▶ Available data

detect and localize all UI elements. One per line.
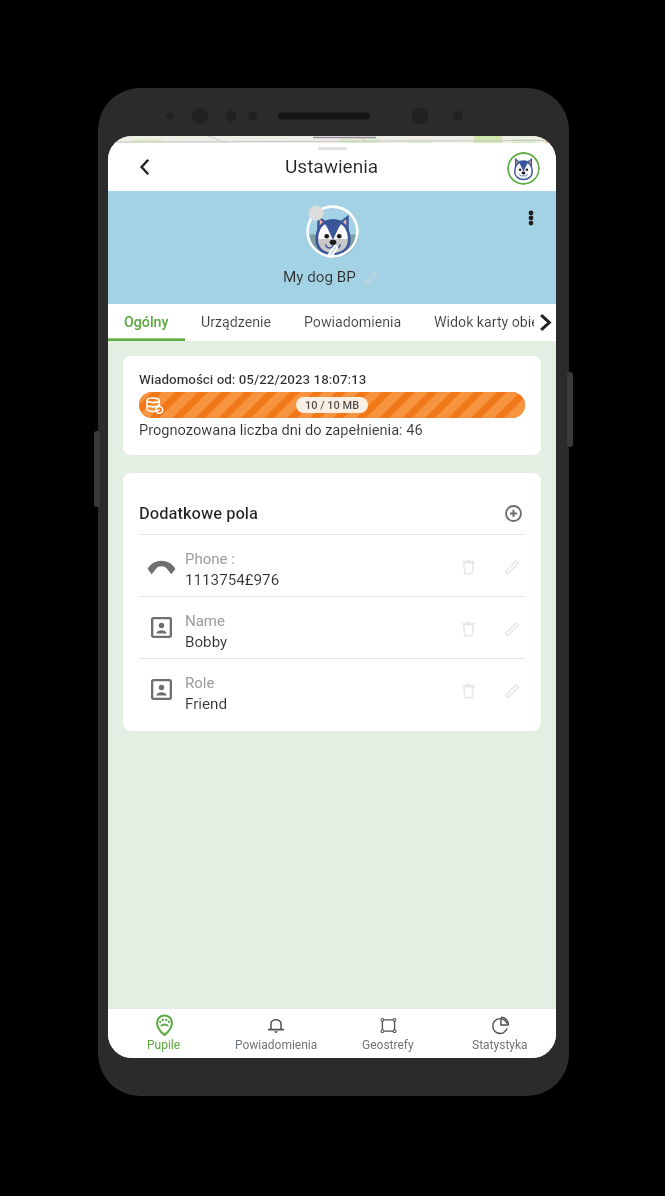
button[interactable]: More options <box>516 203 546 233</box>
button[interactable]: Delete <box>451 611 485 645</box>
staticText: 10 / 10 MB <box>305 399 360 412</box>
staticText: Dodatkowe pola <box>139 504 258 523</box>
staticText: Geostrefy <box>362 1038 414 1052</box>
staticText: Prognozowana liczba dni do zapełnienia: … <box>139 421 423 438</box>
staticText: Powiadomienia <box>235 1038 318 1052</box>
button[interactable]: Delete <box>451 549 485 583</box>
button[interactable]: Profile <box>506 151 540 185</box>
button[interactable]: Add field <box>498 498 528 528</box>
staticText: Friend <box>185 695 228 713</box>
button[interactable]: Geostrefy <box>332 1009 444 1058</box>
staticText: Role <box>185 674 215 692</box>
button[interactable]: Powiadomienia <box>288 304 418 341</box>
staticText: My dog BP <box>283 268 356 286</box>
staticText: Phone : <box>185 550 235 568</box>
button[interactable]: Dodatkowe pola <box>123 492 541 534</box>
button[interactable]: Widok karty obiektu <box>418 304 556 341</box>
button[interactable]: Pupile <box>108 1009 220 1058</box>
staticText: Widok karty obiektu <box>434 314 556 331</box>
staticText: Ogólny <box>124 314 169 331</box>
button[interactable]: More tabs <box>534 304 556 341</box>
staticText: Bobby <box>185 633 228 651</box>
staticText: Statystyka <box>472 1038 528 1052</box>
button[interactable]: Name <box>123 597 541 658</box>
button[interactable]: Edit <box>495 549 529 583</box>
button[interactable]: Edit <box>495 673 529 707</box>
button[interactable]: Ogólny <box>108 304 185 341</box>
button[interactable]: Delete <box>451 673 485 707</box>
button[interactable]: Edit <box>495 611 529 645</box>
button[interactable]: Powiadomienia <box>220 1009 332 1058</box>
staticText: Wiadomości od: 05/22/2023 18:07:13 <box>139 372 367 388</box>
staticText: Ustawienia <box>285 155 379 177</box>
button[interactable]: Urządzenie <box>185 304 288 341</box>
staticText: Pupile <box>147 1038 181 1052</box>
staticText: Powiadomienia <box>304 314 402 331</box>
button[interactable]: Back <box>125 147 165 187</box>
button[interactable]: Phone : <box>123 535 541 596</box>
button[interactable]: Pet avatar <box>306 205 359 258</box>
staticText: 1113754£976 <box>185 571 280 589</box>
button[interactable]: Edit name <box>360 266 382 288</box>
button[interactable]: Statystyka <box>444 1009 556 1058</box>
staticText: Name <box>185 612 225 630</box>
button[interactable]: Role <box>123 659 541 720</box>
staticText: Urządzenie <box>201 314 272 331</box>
* * *
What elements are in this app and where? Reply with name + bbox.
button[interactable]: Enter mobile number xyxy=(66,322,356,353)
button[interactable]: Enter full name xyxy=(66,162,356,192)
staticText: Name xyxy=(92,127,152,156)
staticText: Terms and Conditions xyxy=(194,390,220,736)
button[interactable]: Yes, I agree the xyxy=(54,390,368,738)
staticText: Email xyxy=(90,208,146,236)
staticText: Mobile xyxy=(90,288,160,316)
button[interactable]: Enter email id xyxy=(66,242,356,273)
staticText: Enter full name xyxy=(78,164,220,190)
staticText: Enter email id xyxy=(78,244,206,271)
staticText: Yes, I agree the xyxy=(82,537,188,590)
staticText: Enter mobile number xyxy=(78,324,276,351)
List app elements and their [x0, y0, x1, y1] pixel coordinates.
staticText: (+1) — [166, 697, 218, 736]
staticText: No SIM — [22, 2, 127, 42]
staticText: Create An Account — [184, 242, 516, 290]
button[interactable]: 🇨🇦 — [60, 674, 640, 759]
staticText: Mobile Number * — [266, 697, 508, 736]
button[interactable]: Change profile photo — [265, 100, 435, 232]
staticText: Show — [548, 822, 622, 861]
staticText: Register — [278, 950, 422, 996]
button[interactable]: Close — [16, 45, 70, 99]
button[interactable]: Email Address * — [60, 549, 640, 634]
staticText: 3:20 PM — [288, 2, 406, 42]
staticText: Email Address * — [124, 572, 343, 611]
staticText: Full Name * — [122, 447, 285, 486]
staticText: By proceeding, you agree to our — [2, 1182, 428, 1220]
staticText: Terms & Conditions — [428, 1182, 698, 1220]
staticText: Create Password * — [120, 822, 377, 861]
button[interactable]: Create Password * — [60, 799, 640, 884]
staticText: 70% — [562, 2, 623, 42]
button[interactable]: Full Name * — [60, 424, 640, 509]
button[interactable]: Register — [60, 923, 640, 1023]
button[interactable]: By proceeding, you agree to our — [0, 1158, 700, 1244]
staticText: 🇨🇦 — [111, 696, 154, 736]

▶ Assigned task
How many lines in the listing above contain the string "pola"? Answer with the number only.

▶ Answer space
2